→ PROMPT
Only the lines running from the one with "fundierte Gegenäußerung vorbereiten." to the end of the listing should be returned, each exactly as it appears, with both ends kept.
^^^^^^^^^^^^^^^^
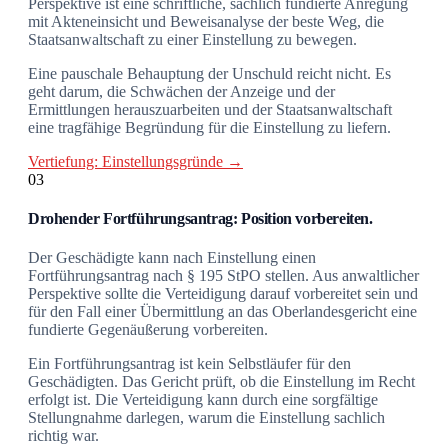
Perspektive ist eine schriftliche, sachlich fundierte Anregung
mit Akteneinsicht und Beweisanalyse der beste Weg, die
Staatsanwaltschaft zu einer Einstellung zu bewegen.
Eine pauschale Behauptung der Unschuld reicht nicht. Es
geht darum, die Schwächen der Anzeige und der
Ermittlungen herauszuarbeiten und der Staatsanwaltschaft
eine tragfähige Begründung für die Einstellung zu liefern.
Vertiefung: Einstellungsgründe →
03
Drohender Fortführungsantrag: Position vorbereiten.
Der Geschädigte kann nach Einstellung einen
Fortführungsantrag nach § 195 StPO stellen. Aus anwaltlicher
Perspektive sollte die Verteidigung darauf vorbereitet sein und
für den Fall einer Übermittlung an das Oberlandesgericht eine
fundierte Gegenäußerung vorbereiten.
Ein Fortführungsantrag ist kein Selbstläufer für den
Geschädigten. Das Gericht prüft, ob die Einstellung im Recht
erfolgt ist. Die Verteidigung kann durch eine sorgfältige
Stellungnahme darlegen, warum die Einstellung sachlich
richtig war.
^^^^^^^^^^^^^^^^
→ RESPONSE TO THE TASK
fundierte Gegenäußerung vorbereiten.
Ein Fortführungsantrag ist kein Selbstläufer für den
Geschädigten. Das Gericht prüft, ob die Einstellung im Recht
erfolgt ist. Die Verteidigung kann durch eine sorgfältige
Stellungnahme darlegen, warum die Einstellung sachlich
richtig war.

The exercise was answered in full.